Poverty reduction efforts are at risk from rising inflation and the government must implement immediate reforms to ensure that gains over the last few years are protected, the National Economic and Development Authority (NEDA) said on Tuesday

In its newly launched Socioeconomic Report 2017, the NEDA said that poverty as of last year likely improved from 2015’s 21.6 percent given sustained economic growth and a moderate rise in food prices.

Poverty incidence is determined using the Philippine Statistics Authority’s Family Income and Expenditure Survey, which will be updated this year and every year thereafter.

The government is aiming to lower poverty to 17.3-19.3 percent but the NEDA said “this target may be at risk in 2018, if inflationary pressures are not addressed effectively and immediately.”

Socioeconomic Planning Undersecretary Rosemarie Edillon explained that the NEDA expects consumer price growth to accelerate, albeit temporarily, following higher inflation in the first two months of the year.

Headline inflation hit 3.4 percent and 3.9 percent in January and February, respectively, due to higher food, beverage and tobacco prices.

“Looking at the inflation numbers, we saw that there was an uptick because of the increased prices in alcoholic beverages and tobacco, and the sweetened beverages due to Train (Tax Reform for Acceleration and Inclusion Law). These are actually not basic needs and so we are okay with that,” Edillon said.

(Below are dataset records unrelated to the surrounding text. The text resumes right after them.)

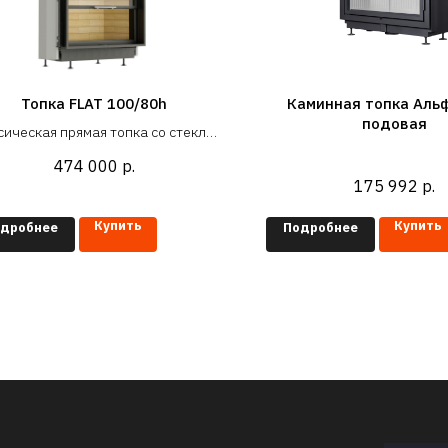
Топка FLAT 100/80h
Каминная топка Аль
подовая
сическая прямая топка со стеклом
оем 100x80 см (под ширину проема
474 000
р.
- 1000 мм)
175 992
р.
Купить
Купить
дробнее
Подробнее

“What we are more worried about is the increase in the price of staple, which in this particular case is rice,” she added.

Agriculture sector reforms. Edillon told reporters, are urgently needed to make it more productive.
“The biggest reform … still to happen… and that is the tariffication of rice,” she said.

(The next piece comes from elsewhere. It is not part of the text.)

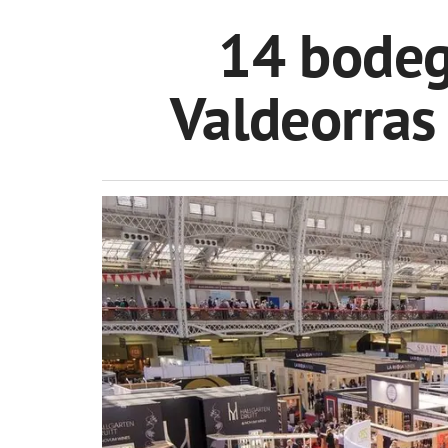
14 bodeg
Valdeorras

In the report, the NEDA highlighted the need to amend the Agricultural Tariffication Act of 1996 as the country removes quantitative restrictions on rice.

Along with this, Edillon said the Department of Agriculture was coming up with a program to enhance the rice sector’s productivity with the proposed Rice Competitiveness Enhancement Fund.

“The fund will be coming from the proceeds from the tariff collected from rice,” she said.

Middle-income status seen

Poverty reduction concerns aside, meanwhile, the NEDA said the Philippines could achieve upper middle-income country status by the end of next year.

In the 2017 Socioeconomic Report, the agency said last year’s strong 6.7 percent economic growth had allowed the country to achieve a gross national income (GNI) per capita growth rate of 4.8 percent, higher than the target of 4.5 percent.

“This would make it possible for us to reach the upper middle-income country standard definition of just below $4,000 income per capita by end-2019,” the report stated.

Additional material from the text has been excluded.